The franchise fee was set at $250,000 and each team was to play an 80-game schedule and work under a $3 million salary cap. Rule innovations included sudden death without goalies, elimination of the red line, and enlarging the area behind the net by moving the goal line forward.

Just over a month later, however, the NAHL had some competition in the battle of hockey upstarts.

The Continental Hockey Association – under the direction of sports entrepreneur Bill Hunter – sprang to life on February 16, promising six franchises would be in place by September with European expansion on the table.

St. Paul and Saskatoon were the two charter members, with Atlanta, Cleveland, Orlando, Miami, New England, Moscow, Prague, Milan, Vienna and Barcelona tapped as possible franchise sites. In fact, the Moscow team would be the infamous Soviet Red Army Team, rebranded for the CHA.

“We’re introducing four principal rules that we think will make our league unique,” Hunter said in an interview with the Star Tribune newspaper in Minneapolis. “First, we’re taking out the red line (for two-line passes) to speed up the game. Second, we’re moving the goals out so they will be 15 feet from the end of the boards to allow more room and eliminate a great deal of violence and delays from piling on the boards.
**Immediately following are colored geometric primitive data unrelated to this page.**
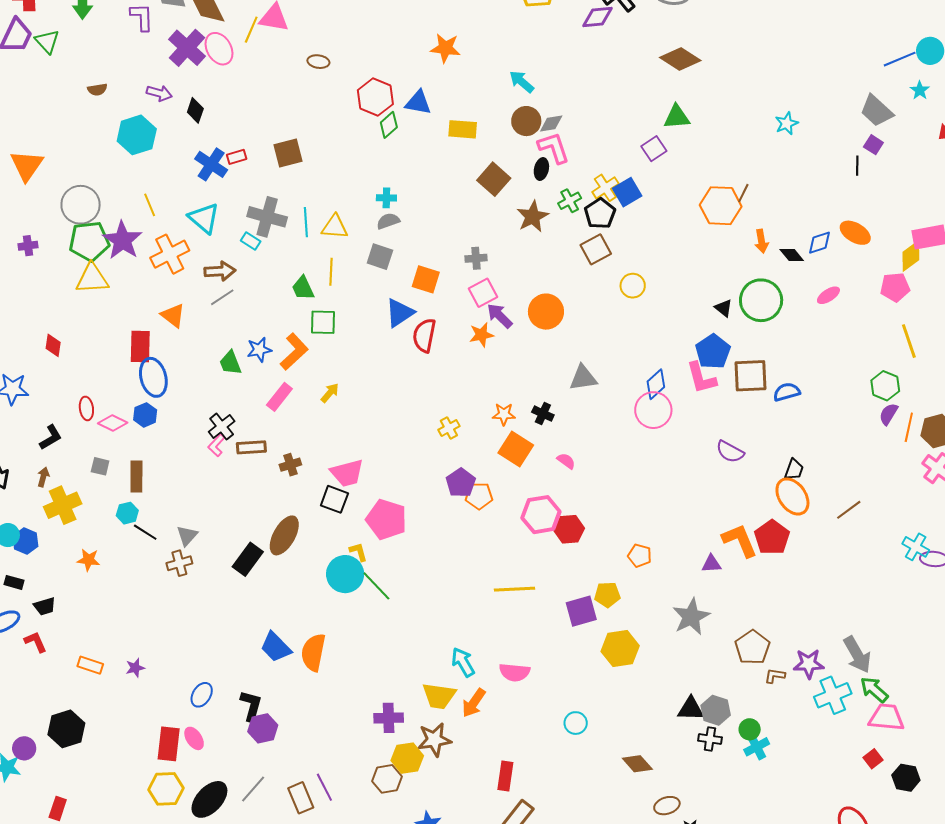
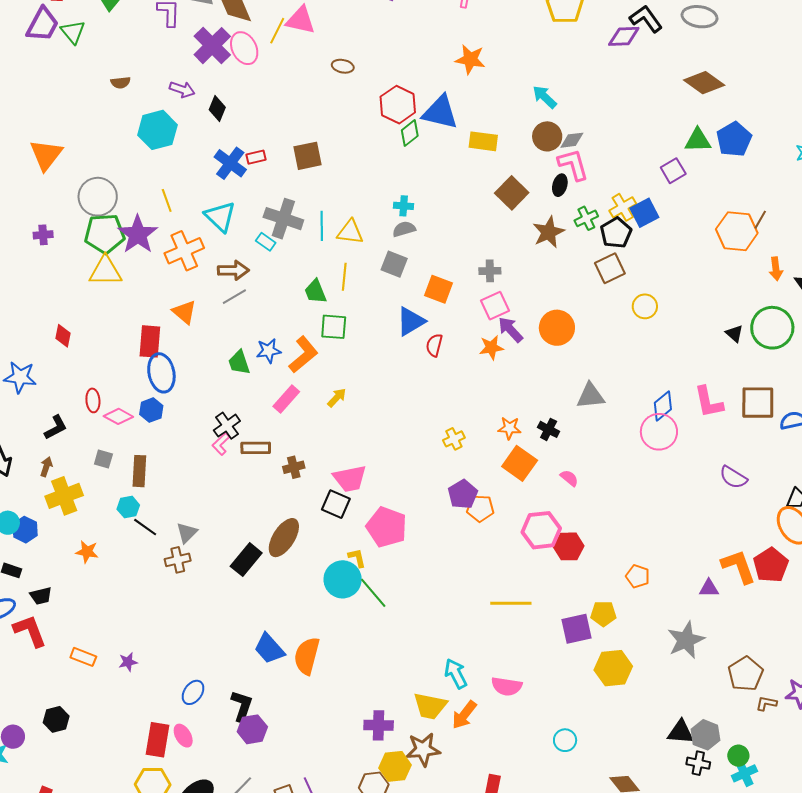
blue triangle: (418, 103) -> (440, 112), size x1.4
red semicircle: (424, 335) -> (434, 345), size x0.7
blue pentagon: (713, 352) -> (734, 139), moved
red L-shape: (35, 642) -> (30, 631), size x1.5
black hexagon: (66, 729) -> (56, 719), size x0.7

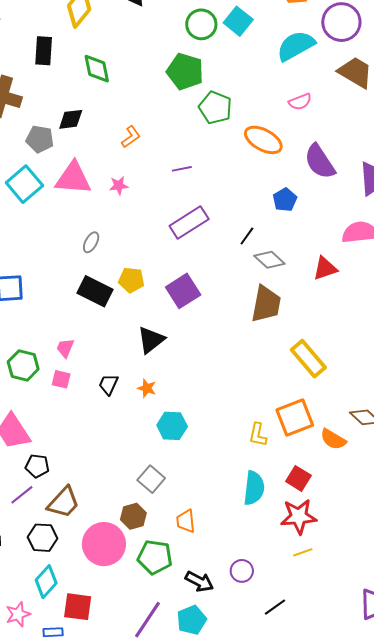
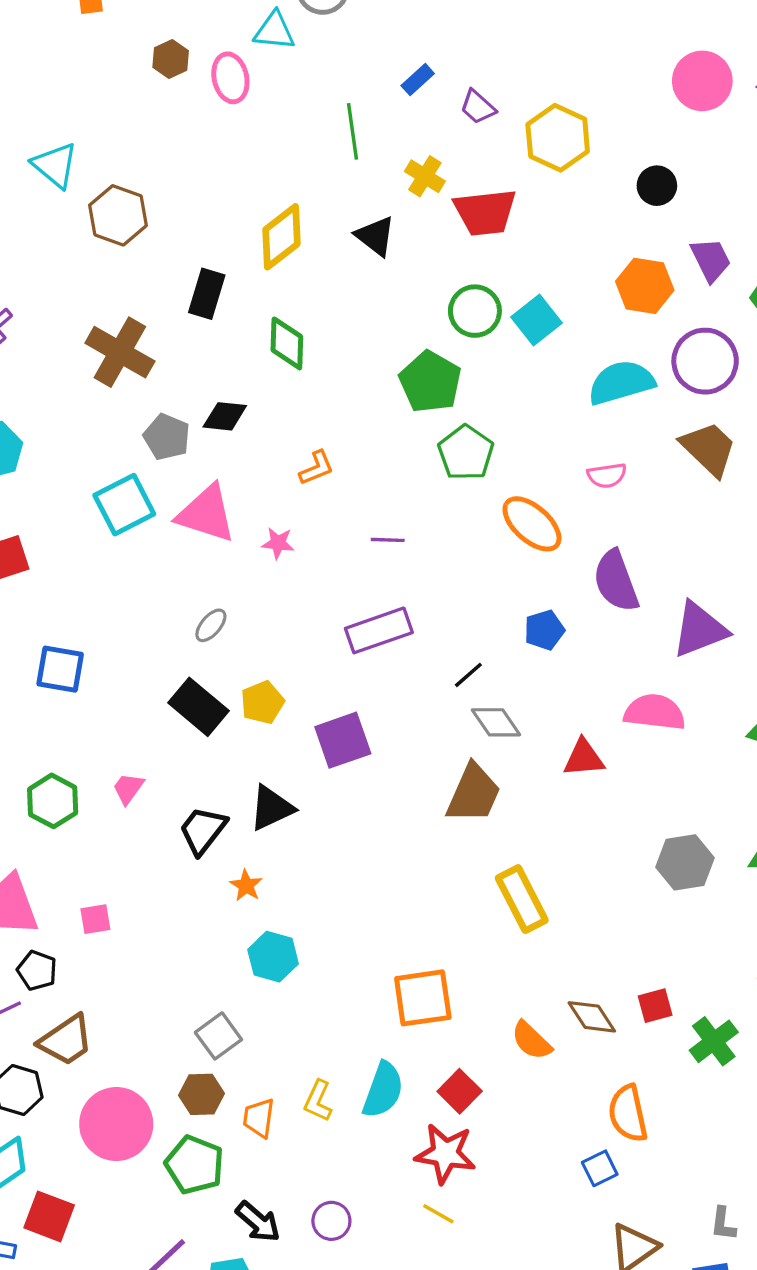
yellow pentagon: (131, 280) -> (262, 702), turned 30
pink square: (61, 379) -> (95, 919), moved, turned -36
black trapezoid: (109, 385) -> (203, 830), moved, size x1.4
orange square: (295, 418) -> (423, 998), moved
yellow L-shape: (258, 435) -> (318, 1101), moved
brown hexagon: (133, 516) -> (201, 1094), moved
yellow line: (303, 552) -> (438, 1214), turned 36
Third, we’re going to use the international rule on icing, which means when the puck crosses the goal line there’s an immediate whistle.

“And fourth, we’re going to play a 10-minute overtime in case of ties.”

Franchise fees would be $400,000 (plus $250,000 first-year assessment) and a $100,000 contingency fund that would receive one percent of all television and marketing revenues.

Teams would operate with 23-man rosters and a $2.5 million salary cap.

Yet aside from commonalities in rule changes and some overlapping franchise targets, both the NAHL and CHA coveted Eric Lindros, who played junior hockey in the Ontario Hockey League and was considered the top up-and-coming player in the game.

In May it was reported that the CHA was putting together a three-year, $6 million package for Lindros in which the league franchises would pool resources to bring him in and then assign him to a club. The center would be paid a $1.5 million signing bonus and $1.5 million per season and he wouldn’t be drafted – simply offered a job as face of the new league.

Lindros went first in the NAHL’s inaugural draft on June 3, with Hamilton calling dibs on the 6-4, 230-pound 18-year old superstar. Perhaps trying to answer the monetary challenge of the CHA, Hamilton owner Gary Patterson said the other clubs in the NAHL were prepared to contribute one half toward Lindros’ salary, which would be comparable to the CHA’s offer.

Had Lindros opted to sign with one of the leagues, it would’ve given the fledgling organization instant credibility. Problem is, it’s hard to earn credibility if you never even make it to the ice.

When hockey season began later in 1991, the NHL Philadelphia Flyers owned the rights to Lindros – thanks to a trade with the Quebec Nordiques.

And the North American Hockey League and Continental Hockey Association? Neither got beyond a few press conferences and one player draft apiece.

Ironically, officials of the NAHL and CHA teamed up in 1992 to found the American Hockey Association, a minor league that made it through less than half a season before folding.

Thus, the last major league competition the NHL had was the World Hockey Association, which saw four of its franchises absorbed in a limited merger in 1979. But, I remain hopeful for the future of alternative hockey. Atlanta, Barcelona, Cleveland, Hamilton, Houston, Milan, Moscow, Orlando, Prague, Providence, Saskatoon and Vienna would be a solid lineup for a WHA reboot.